The website presents to the user a page that asks for their identifier or
username, if they can provide either of those, the server returns an AES
encrypted file containing all of the private keys for the bitcoin wallet.
Using JavaScript, these are decrypted with the users password when and if they
can supply it. At face value, this means that the server will never be able to
see the wallet, or spend from it. There's quite a few very nasty attack
vectors against this service though.

• Any browser plugins have full access to everything in the wallet, at any
time. Most people run AdBlock, or Ghostery, or SSL Everywhere, a compromise of
any plugin (or a malicious author) can steal coins at their will.

• The server can modify the client code at any time, which means that it could
be changed to send back the private keys once they have been decrypted, or to
simply send back the password when entered.
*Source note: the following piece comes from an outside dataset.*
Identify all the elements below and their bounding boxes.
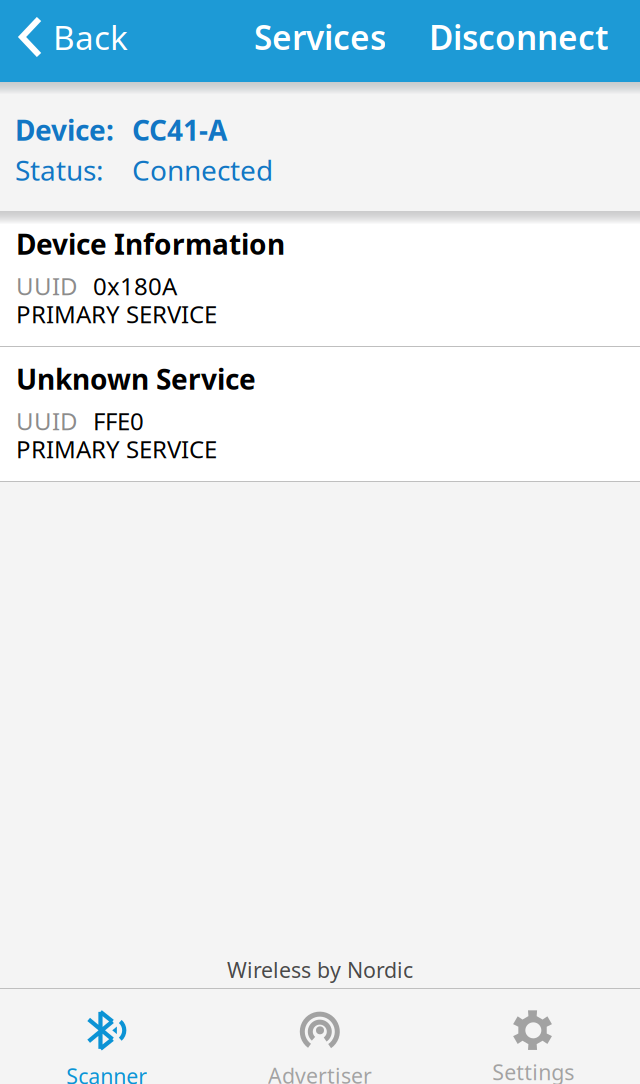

• The website offers a "verifier plugin" for their users to use, which
supposedly verifies the contents of blockchain.info for malicious activity. If
you look at the source of the plugin on github, it pretty much prevents XSS
and nothing else. There's absolutely nothing stopping somebody at
blockchain.info from modifying the code.

• Any person in the world can download the encrypted wallet, and preform an
offline attack on it in their own time. Due to the way wallets are stored the
public key is exposed, meaning a malicious entity can check the balance of the
wallet before launching the full power of their GPUs against it. This
particular attack was noted by the community, and blockchain.info started
sending email notifications out to their users; many users noticed quickly how
many people were downloading wallets to attack. It's not like the bitcoin
community suffer a deficit of graphics cards.

• The encryption of the wallet files is hilarious; AES and 20 rounds of
PBKDF2. I doubt that there's any off-the-shelf implementations that can handle
it, but I wager oclHashCat could probably be easily modified to attack them.
If it can manage 3 million attempts against 1Password keychains, it would be
magnitudes faster against this.

The author is well aware of all of this, and still keeps the misleading
statements about the security of the service on the introduction page.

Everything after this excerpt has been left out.